Anabelle Colaco
17 Sep 2025, 10:29 GMT+10
WASHINGTON, D.C.: President Donald Trump is reviving his call to end quarterly earnings reports, saying U.S. companies should only be required to disclose results every six months instead of every three.
In a post on Truth Social, Trump argued that shifting to semi-annual reporting would cut costs and allow executives to "focus on properly running their companies" rather than chasing short-term targets.
The Securities and Exchange Commission (SEC) has required quarterly reports since 1970, a rule Trump previously asked the agency to reconsider during his first term.
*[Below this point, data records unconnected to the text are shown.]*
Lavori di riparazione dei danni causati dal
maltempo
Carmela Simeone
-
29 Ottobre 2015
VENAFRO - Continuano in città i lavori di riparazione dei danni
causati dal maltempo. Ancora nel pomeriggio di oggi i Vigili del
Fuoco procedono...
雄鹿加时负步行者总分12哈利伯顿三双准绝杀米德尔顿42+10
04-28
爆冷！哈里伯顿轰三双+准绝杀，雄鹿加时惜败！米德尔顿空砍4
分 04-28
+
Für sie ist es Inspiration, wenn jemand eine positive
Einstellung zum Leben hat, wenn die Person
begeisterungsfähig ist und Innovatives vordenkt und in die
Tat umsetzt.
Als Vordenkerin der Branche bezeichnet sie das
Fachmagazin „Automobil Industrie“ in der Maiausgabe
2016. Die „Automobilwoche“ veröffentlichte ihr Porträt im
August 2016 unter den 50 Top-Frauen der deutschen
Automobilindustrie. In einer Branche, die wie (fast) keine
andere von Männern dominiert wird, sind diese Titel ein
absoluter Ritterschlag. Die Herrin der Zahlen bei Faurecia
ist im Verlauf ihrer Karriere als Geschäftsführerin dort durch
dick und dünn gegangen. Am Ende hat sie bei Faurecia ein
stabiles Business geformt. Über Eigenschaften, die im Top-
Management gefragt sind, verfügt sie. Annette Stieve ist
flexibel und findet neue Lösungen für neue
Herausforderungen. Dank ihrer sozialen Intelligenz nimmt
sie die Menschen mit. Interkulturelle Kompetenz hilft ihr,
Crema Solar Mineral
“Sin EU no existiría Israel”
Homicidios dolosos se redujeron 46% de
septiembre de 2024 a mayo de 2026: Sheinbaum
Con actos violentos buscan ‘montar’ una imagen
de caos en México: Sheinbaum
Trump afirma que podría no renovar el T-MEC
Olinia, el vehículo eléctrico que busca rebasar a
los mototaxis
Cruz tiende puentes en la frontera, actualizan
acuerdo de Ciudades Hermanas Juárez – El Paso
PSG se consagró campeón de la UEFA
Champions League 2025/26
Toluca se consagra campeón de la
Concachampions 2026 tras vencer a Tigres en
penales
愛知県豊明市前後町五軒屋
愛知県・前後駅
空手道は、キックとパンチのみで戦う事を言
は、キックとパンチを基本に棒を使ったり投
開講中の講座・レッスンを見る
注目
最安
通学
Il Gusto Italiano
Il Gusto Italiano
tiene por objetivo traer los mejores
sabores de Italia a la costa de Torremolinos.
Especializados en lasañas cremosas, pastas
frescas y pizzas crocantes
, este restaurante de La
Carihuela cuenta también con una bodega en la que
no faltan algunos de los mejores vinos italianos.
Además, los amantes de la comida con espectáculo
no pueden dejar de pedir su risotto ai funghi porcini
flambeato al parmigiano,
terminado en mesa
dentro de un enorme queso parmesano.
No changes were made at the time.
Supporters of the move say quarterly reporting is expensive, discourages firms from going public, and pushes leaders to prioritize immediate profits over long-term growth. The Long-Term Stock Exchange (LTSE), which advocates for companies to focus on sustainability, recently said it would petition the SEC to mandate semi-annual reporting, while still allowing firms to file quarterly updates voluntarily. "This petition takes a critical step toward enabling genuinely long-term companies to focus on sustainable growth rather than quarterly noise," LTSE CEO Maliz Beams said.
Opponents, however, stress that quarterly earnings give investors timely insights into a company's financial health and potential risks. They argue that reducing disclosure would hurt transparency and accountability.
A 2024 study by David S. Koo, an accounting professor at George Mason University, noted that quarterly reporting was introduced after World War II to prevent firms from hiding profit declines during downturns. "The purpose of quarterly reporting was to reduce that information asymmetry," Koo said.